Perhaps the most well-known of the Spanish train routes, the Transcantabrico takes you across northwestern Spain, from the pilgrimage town of Santiago de Compostela to the food capital San Sebastian. What makes the Transcantabrico so remarkable is the possibility of travelling in the Grand Luxe five-star cabins which have their own fine dining restaurant and on-board entertainment in the social carriages. A journey on the Transcantabrico is a holiday in its own right, and expectedly comes with quite a price tag.
Montserrat is a small mountain range located some 50km (31 miles) away from the Catalan capital and is truly remarkable for its unusual rock formations. Carved out by water millions of years ago, the mountain range is also home to the Montserrat Monastery. The train ride from Barcelona to Montserrat is relatively short, lasting less than an hour, but offers incredible vistas of the mountain as you approach from down in the valley. At the top, hike across the mountain top and admire the expansive views ahead of you.
The so-called ‘Train of the Lakes‘ is a sightseeing train ride which runs from Lleida in Spain to Saint Girons in France and was first inaugurated in 1929. The train runs along the course of the Noguera Pallaressa and Segre rivers, offering views of the nearby mountains, valley and water reservoirs – hence its name. Highlights include some great birdwatching opportunities, as well as geological and historical sites which can be visited along the way.
Offering a similar experience to the Transcantabrico but with less glamour – and an equally reduced price tag – La Robla is a train experience across northwester Spain, from Léon to Bilbao in the Basque Country. The vintage locomotive stops off at different points of interest along the way where guests can enjoy sightseeing as well as traditional meals in local restaurants. The train is stationary during the night though, so that passengers can be well rested and enjoy breakfast with a view as the journey continues in the morning.
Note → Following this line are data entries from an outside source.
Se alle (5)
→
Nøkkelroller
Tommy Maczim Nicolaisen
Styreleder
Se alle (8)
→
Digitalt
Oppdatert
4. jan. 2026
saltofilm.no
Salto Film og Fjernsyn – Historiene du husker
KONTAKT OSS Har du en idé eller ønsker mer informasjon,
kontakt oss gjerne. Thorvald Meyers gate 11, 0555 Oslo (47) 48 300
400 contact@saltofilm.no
One of the quirkier train rides in Spain, the Tren de la Fresa runs between Madrid and the town of Aranjuez, famed for its juicy strawberries or fresas in Spanish. The train runs from April to October (except July and August) and follows the route of the second ever Spanish train line, inaugurated over 160 years ago. What really makes the Tren de la Fresa memorable is the fact that passengers are fed strawberries by train workers in 19th century dress before arriving in the UNESCO World Heritage Site town of Aranjuez.
If you’re not put off by the idea of spending 12 hours in a train seat, the journey from Barcelona in the northeast to A Coruña in the northwest takes you across some of the most epic scenery in Spain. Starting on the shores of the Mediterranean, make your way through the Catalan backcountry, through the open pastures of Castile and Léon before arriving in the verdant valleys of Galicia and the Atlantic coast.
No longer officially named the Costa Blanca Express, this train route runs between Alicante and the infamous beach resort Benidorm. These days the train is part of the Alicante suburban rail network and makes frequent stops along the coastline of the Costa Blanca. If the thought of exploring Benidorm doesn’t sound quite up your street, opt for the neighbouring town of Villajoyosa, which has retained a more authentic spirit.
If some of Spain’s most famous train routes are to be found in the northwest it’s not surprising: the Basque Country, Asturias, Cantabria and Galicia boast some truly epic landscapes, from rolling hillsides, dramatic mountain landscapes and breathtaking coastline. The short train ride between Bilbao and Santander offers amazing views of the Cantabrian shoreline as it winds its way through small fishing villages.
Leave the Spanish capital behind and head north to the Asturian capital, Oviedo, on the shores of the Bay of Biscay. This train journey takes you through the heartland of Spain and along one of the country’s most impressive mountain ranges, the Picos de Europa – so named as they are said to have been one of the first things sailors would see on their return to Europe from the Americas.
If the northwest of Spain is marked by verdant pastures and epic coastline, then the south is an altogether different story. If the cities of Seville, Córdoba and Granada are famous for their Moorish architecture, the backcountry is home to the so-called pueblos blancos or ‘white villages’. Explore the beauty and charm of Andalusia by catching the train from the mountain top town of Ronda and winding your way through the mountainous arid landscape.
The Núria Valley Rack Railway may only run for 12.5km (7.7 miles), but the journey also climbs a 1,000m (3,280 feet) elevation through the Pyrenees mountains. The Vall de Núria is picture-perfect, with peaceful mid-mountain lakes, diverse wildlife and many species of wild animal to be admired. The rack railway, inaugurated in 1931, is in fact the only the way to access the valley which makes the journey all the more special.